Data extract:

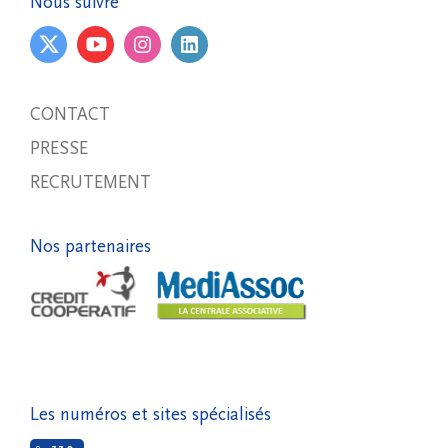
Nous suivre
CONTACT
PRESSE
RECRUTEMENT
Nos partenaires
Les numéros et sites spécialisés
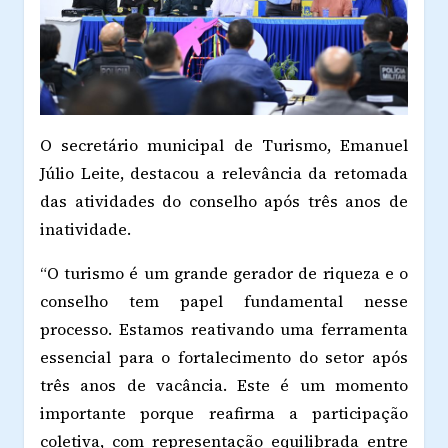
O secretário municipal de Turismo, Emanuel
Júlio Leite, destacou a relevância da retomada
das atividades do conselho após três anos de
inatividade.
“O turismo é um grande gerador de riqueza e o
conselho tem papel fundamental nesse
processo. Estamos reativando uma ferramenta
essencial para o fortalecimento do setor após
três anos de vacância. Este é um momento
importante porque reafirma a participação
coletiva, com representação equilibrada entre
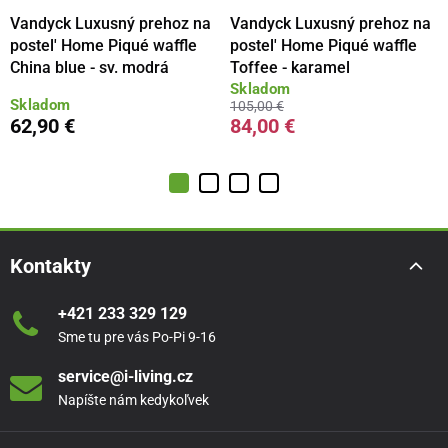
Vandyck Luxusný prehoz na
Vandyck Luxusný prehoz na
postel' Home Piqué waffle
postel' Home Piqué waffle
China blue - sv. modrá
Toffee - karamel
Skladom
Skladom
105,00 €
62,90 €
84,00 €
Kontakty
+421 233 329 129
Sme tu pre vás Po-Pi 9-16
service@i-living.cz
Napíšte nám kedykoľvek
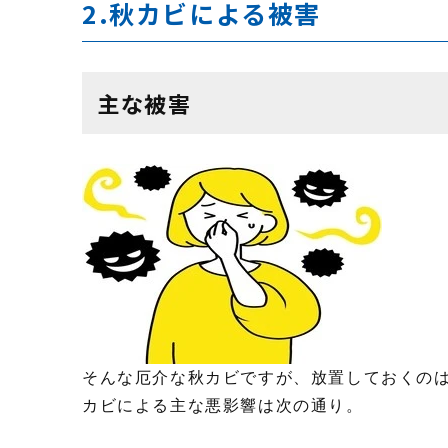
2.秋カビによる被害
主な被害
そんな厄介な秋カビですが、放置しておくの
カビによる主な悪影響は次の通り。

What you are asked to do:
In your copy, restate the data above word for word but leave out any picture.

Result of the exercise:
Nous suivre
CONTACT
PRESSE
RECRUTEMENT
Nos partenaires
Les numéros et sites spécialisés
O secretário municipal de Turismo, Emanuel
Júlio Leite, destacou a relevância da retomada
das atividades do conselho após três anos de
inatividade.
“O turismo é um grande gerador de riqueza e o
conselho tem papel fundamental nesse
processo. Estamos reativando uma ferramenta
essencial para o fortalecimento do setor após
três anos de vacância. Este é um momento
importante porque reafirma a participação
coletiva, com representação equilibrada entre
Vandyck Luxusný prehoz na
Vandyck Luxusný prehoz na
postel' Home Piqué waffle
postel' Home Piqué waffle
China blue - sv. modrá
Toffee - karamel
Skladom
Skladom
105,00 €
62,90 €
84,00 €
Kontakty
+421 233 329 129
Sme tu pre vás Po-Pi 9-16
service@i-living.cz
Napíšte nám kedykoľvek
2.秋カビによる被害
主な被害
そんな厄介な秋カビですが、放置しておくの
カビによる主な悪影響は次の通り。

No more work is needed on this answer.